Wesley Hicks and Jerry Taylor were two of the approximately 20 white men lynched in Kentucky between 1880 and 1950.  Their race and the unusual circumstances of the homicide accounts for the abundance of evidence.

Wesley Hicks, also known as Wes Hicks, was born around 1835, which put him around 50 years-old when he was lynched. He was a native of Simpson County, and his parents hailed from Pilot Knob, near Mitchellsville. He was married to Bettie Hicks, and they had a son William. Hicks served as a Union soldier and was injured in the line of duty during the Civil War.

Jerry Taylor was born around 1850 in Tennessee. He eventually moved up to Pilot Knob in Simpson County, Kentucky. According to the 1880 U.S. Census, Taylor lived a few houses down from Wesley Hicks. He was married to Lucy Taylor and had two sons and a daughter, Henry, John and Nancy. He was 35 when he was lynched. There is no record of employment on the 1880 census.

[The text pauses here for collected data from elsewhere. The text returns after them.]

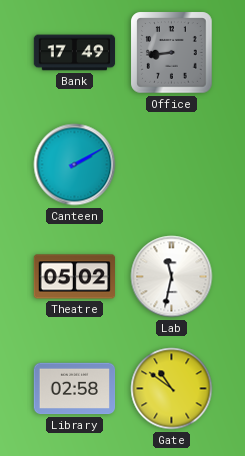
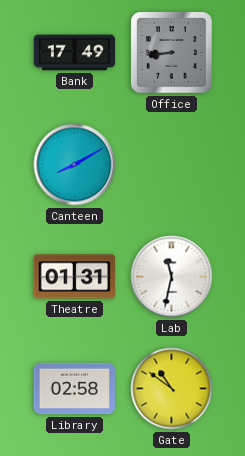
Canteen: 2:10 -> 8:10
Theatre: 05:02 -> 01:31
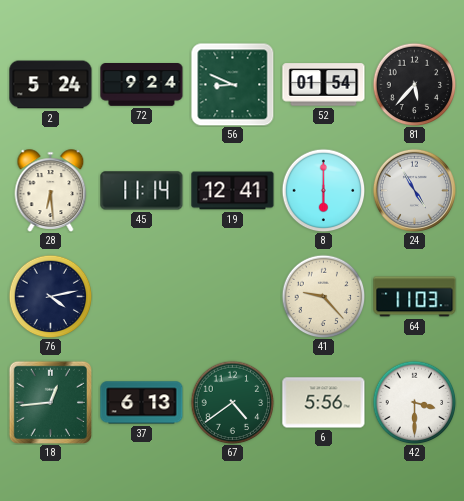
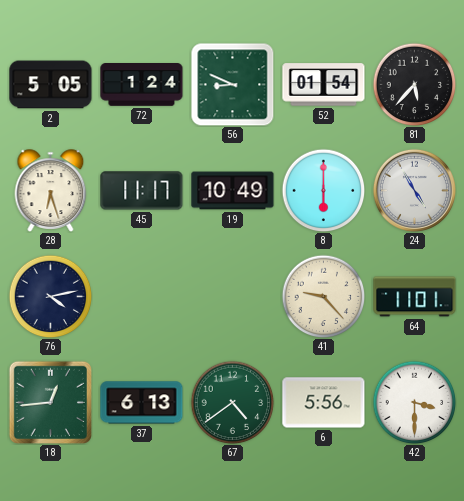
2: 5:24 -> 5:05
72: 9:24 -> 1:24
28: 6:29 -> 6:27
45: 11:14 -> 11:17
19: 12:41 -> 10:49
64: 11:03 -> 11:01
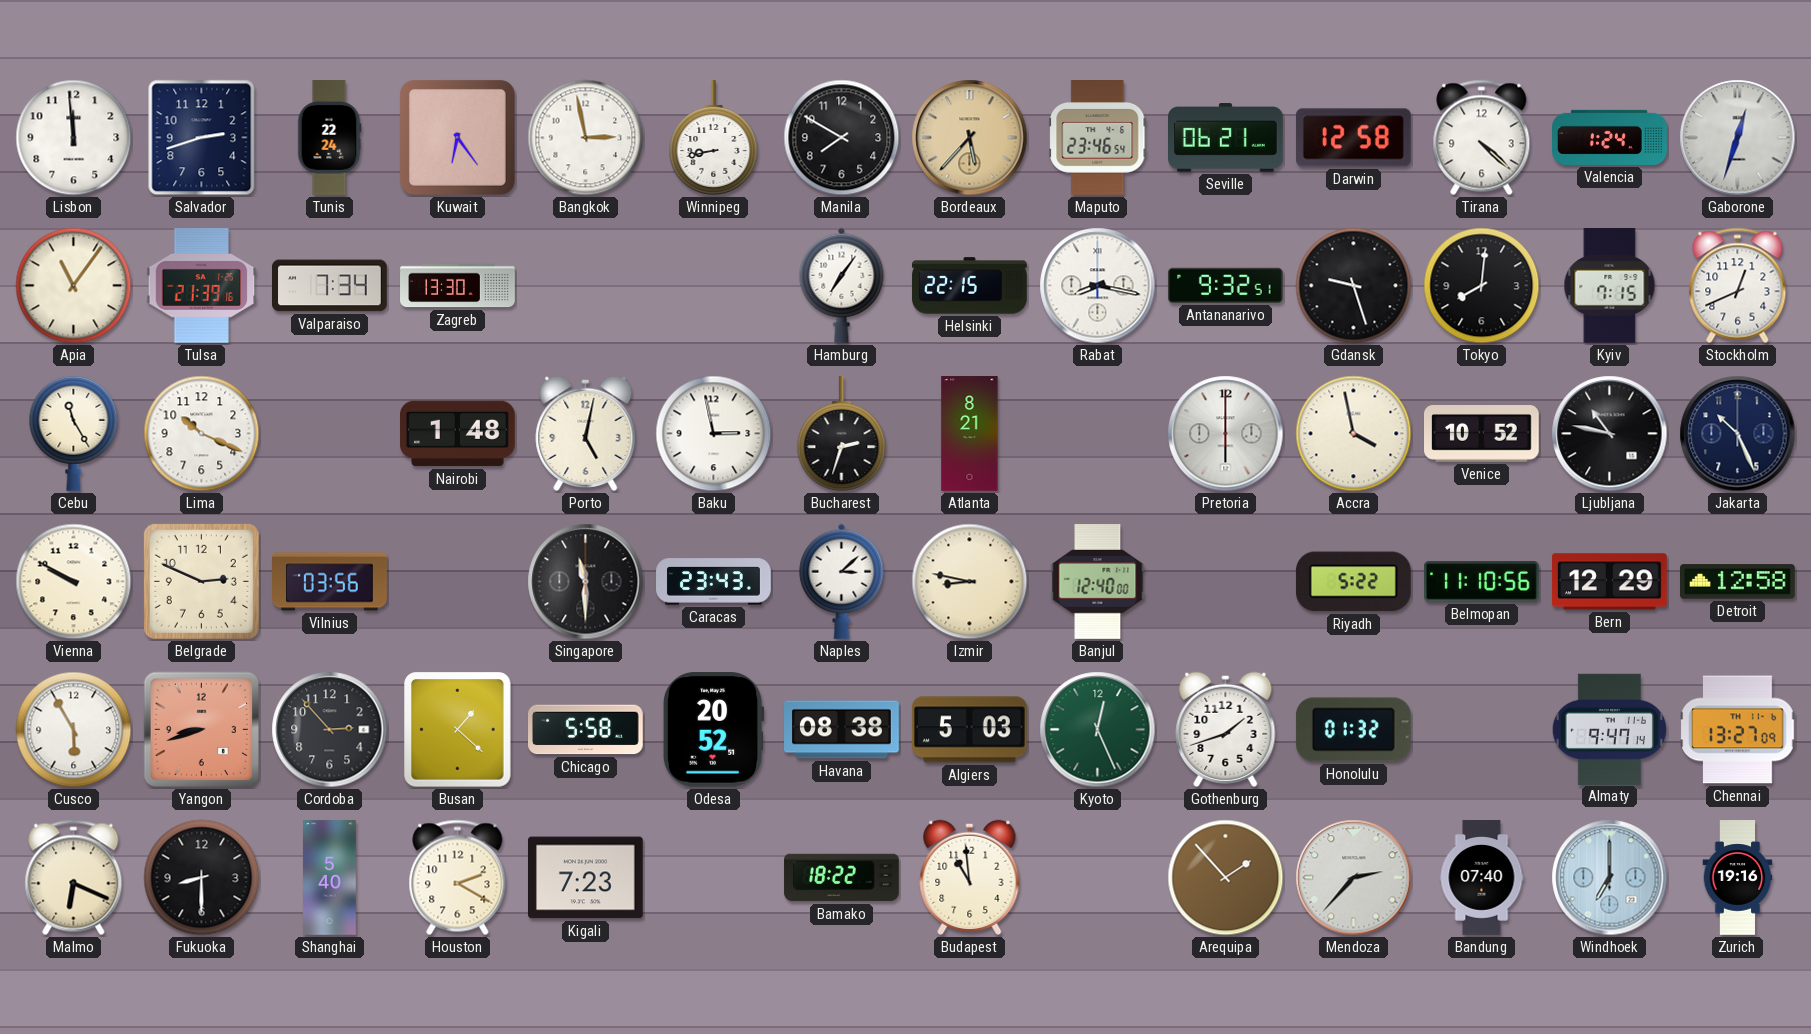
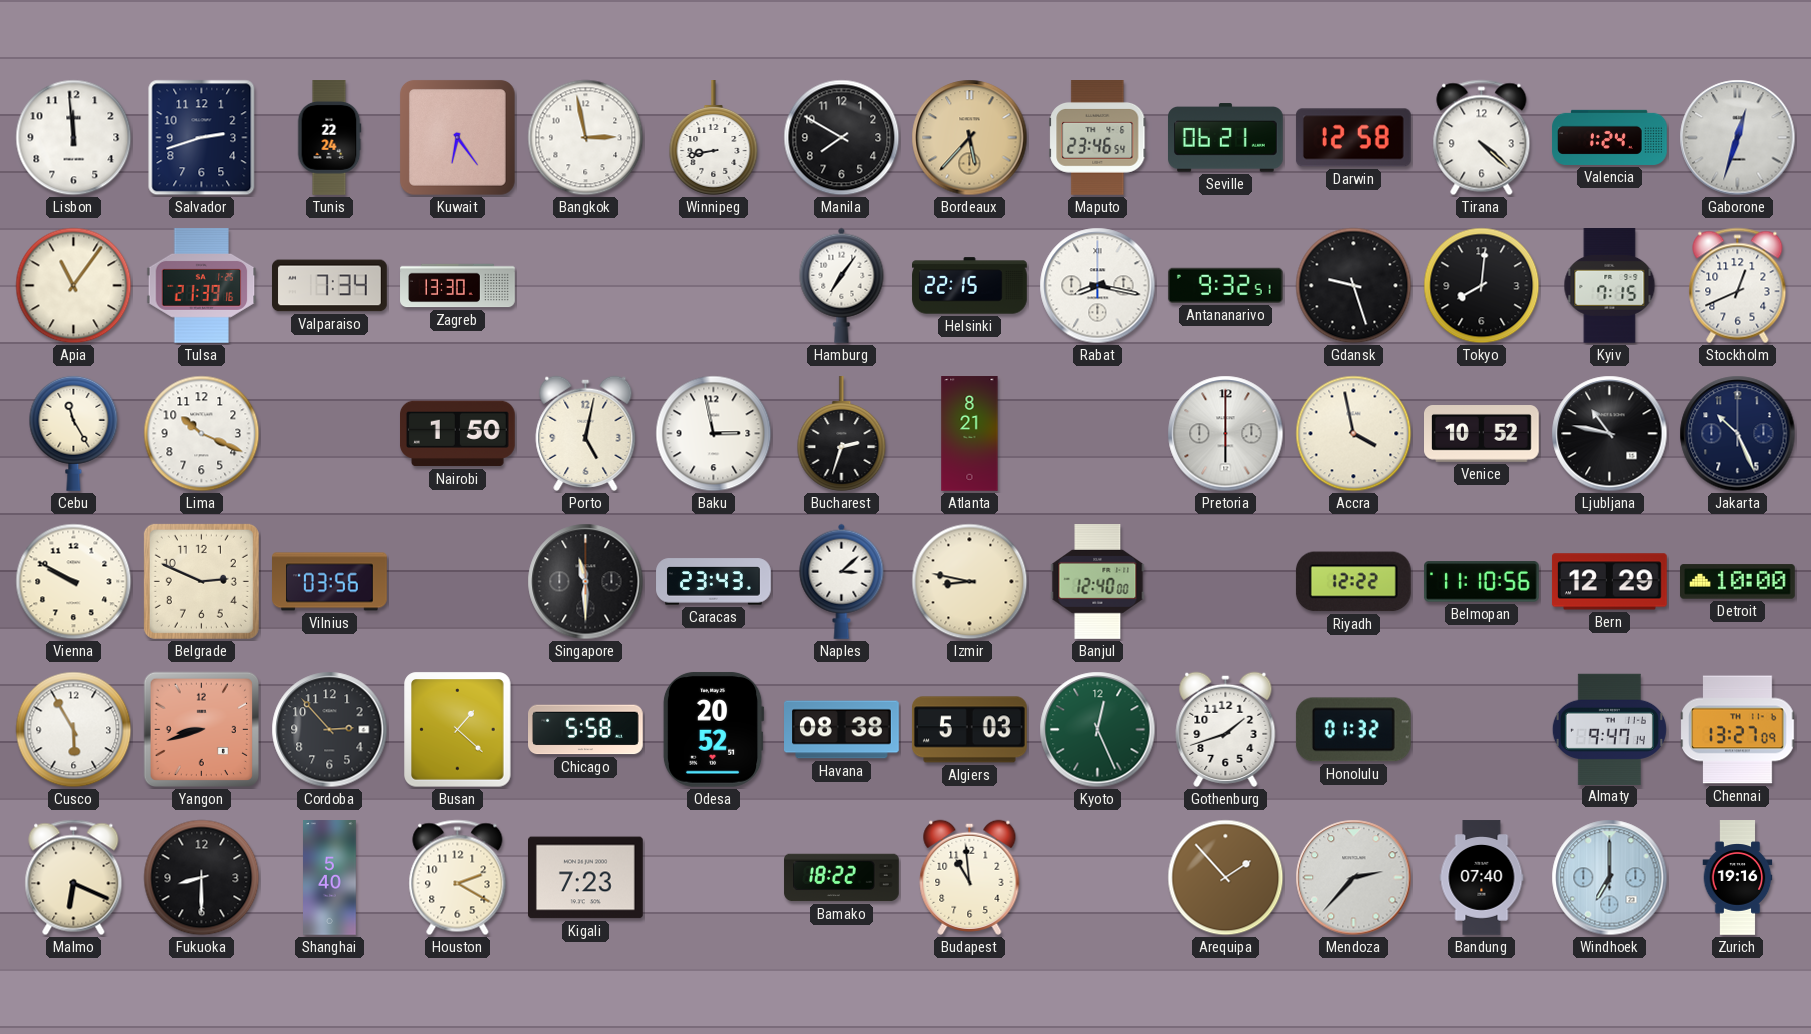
Nairobi: 1:48 -> 1:50
Riyadh: 5:22 -> 12:22
Detroit: 12:58 -> 10:00
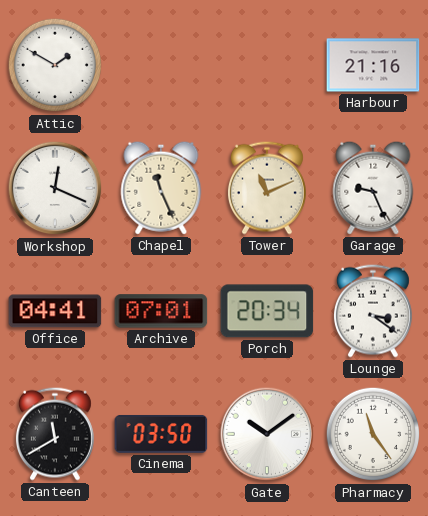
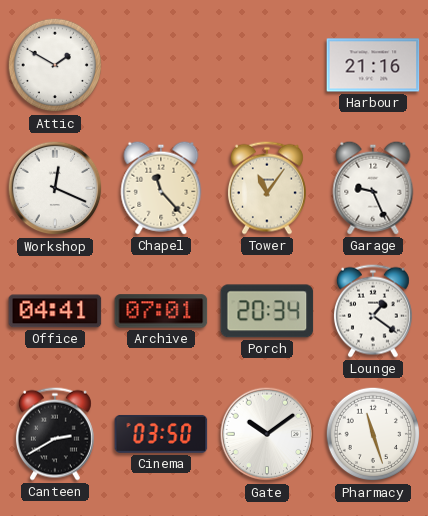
Chapel: 11:26 -> 11:23
Tower: 11:11 -> 11:06
Lounge: 3:21 -> 1:21
Canteen: 11:40 -> 2:40
Pharmacy: 11:24 -> 11:27
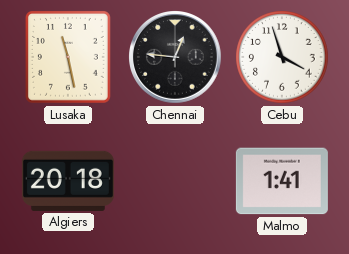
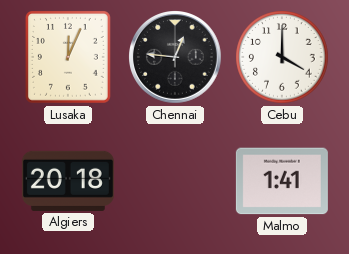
Lusaka: 11:28 -> 12:04
Cebu: 3:57 -> 4:00
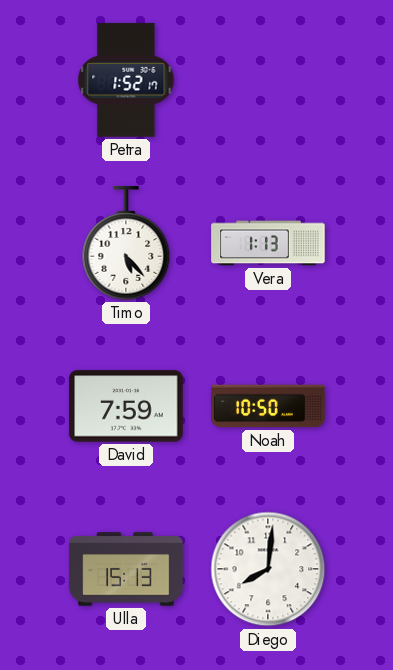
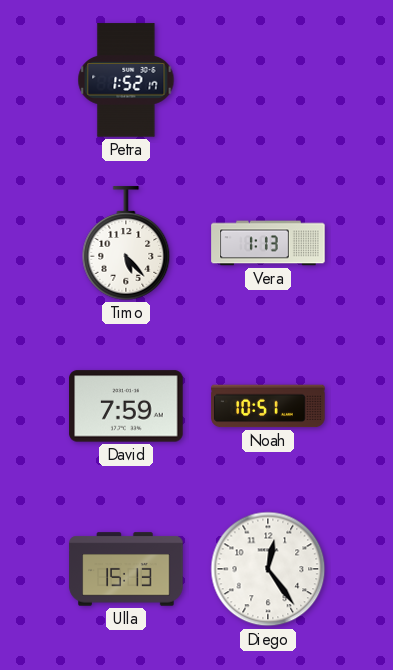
Noah: 10:50 -> 10:51
Diego: 8:01 -> 12:24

In early May 1885, Wesley Hicks and Jerry Taylor were accused of burning down the house and barn of James Wheeler in Simpson County, Kentucky. One newspaper described an old grudge between Hicks and Wheeler.  Two weeks after the burning of the dwelling and barn, the citizens apprehended Jerry Taylor and put a noose around his neck, forcing him to confess under the threat of hanging. The mob dragged both men to jail. A rumor circulated that Taylor intended to deny everything in court.  The mob broke into the jail and kidnapped Hicks and Taylor a second time.  The two men were told to confess to the crime or they would be shot on the spot. Hicks protested his innocence at first, but eventually admitted to the crime. Taylor did not argue his innocence.

Hicks and Taylor were also victim to criminally biased language used in newspapers at the time. The two men were called “firebugs” and “incendiaries” in two newspapers. The Louisville Courier-Journal printed a small article describing that law enforcement anticipated the lynch mob. Furthermore, the Hopskinsville Semi-Weekly Kentuckian condoned the homicide of both men, editorializing that “Simpson County needed a first class hanging for some time,” and that townspeople was reportedly very happy that the two men were hanged for their crimes, but wished the punishment was carried out by the due process of the law. Both men were hung from a tree near the Kentucky-Tennessee line, with “hundreds” of people showing up to see their bodies.